Differential protein expression profiling by iTRAQ-2DLC-MS/MS of lung cancer cells undergoing epithelial-mesenchymal transition reveals a migratory/invasive phenotype.

Author information

1
Division of Pulmonary and Critical Care Medicine, Department of Internal Medicine, Michigan Proteomics Consortium, National Resource for Proteomics and Pathways, University of Michigan, Ann Arbor, Michigan, 48109, USA. vkeshamo@med.umich.edu

Abstract

Transforming growth factor-beta (TGF-beta) induces epithelial-mesenchymal transition (EMT) of epithelial cells in both normal embryonic development and certain pathological contexts. Here, we show that TGF-beta induced-EMT in human lung cancer cells (A549; adenocarcinoma cells) mediates tumor cell migration and invasion phenotypes. To gain insights into molecular events during EMT, we employed a global stable isotope labeled profiling strategy using iTRAQ reagents, followed by 2DLC-MS/MS, which identified a total of 51 differentially expressed proteins during EMT; 29 proteins were up-regulated and 22 proteins were down-regulated. Down-regulated proteins were predominantly enzymes involved in regulating nutrient or drug metabolism.
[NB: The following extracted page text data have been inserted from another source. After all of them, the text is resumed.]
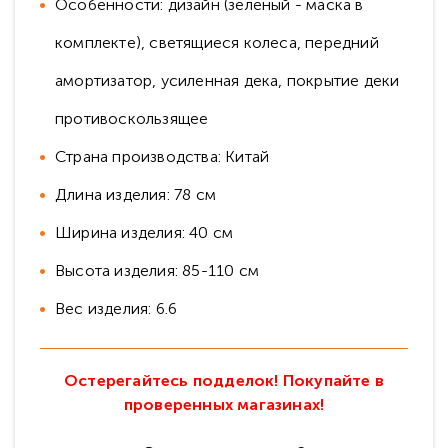
Особенности: дизайн (зеленый - маска в
комплекте), светящиеся колеса, передний
амортизатор, усиленная дека, покрытие деки
противоскользящее
Страна производства: Китай
Длина изделия: 78 см
Ширина изделия: 40 см
Высота изделия: 85-110 см
Вес изделия: 6.6
Остерегайтесь подделок! Покупайте в
проверенных магазинах!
The majority of the TGF-beta-induced proteins (such as tropomyosins, filamin A, B, & C, integrin-beta1, heat shock protein27, transglutaminase2, cofilin, 14-3-3 zeta, ezrin-radixin-moesin) are involved in the regulation of cell migration, adhesion and invasion, suggesting the acquisition of a invasive phenotype.

PMID:
16674103
DOI:
10.1021/pr050455t
[Indexed for MEDLINE]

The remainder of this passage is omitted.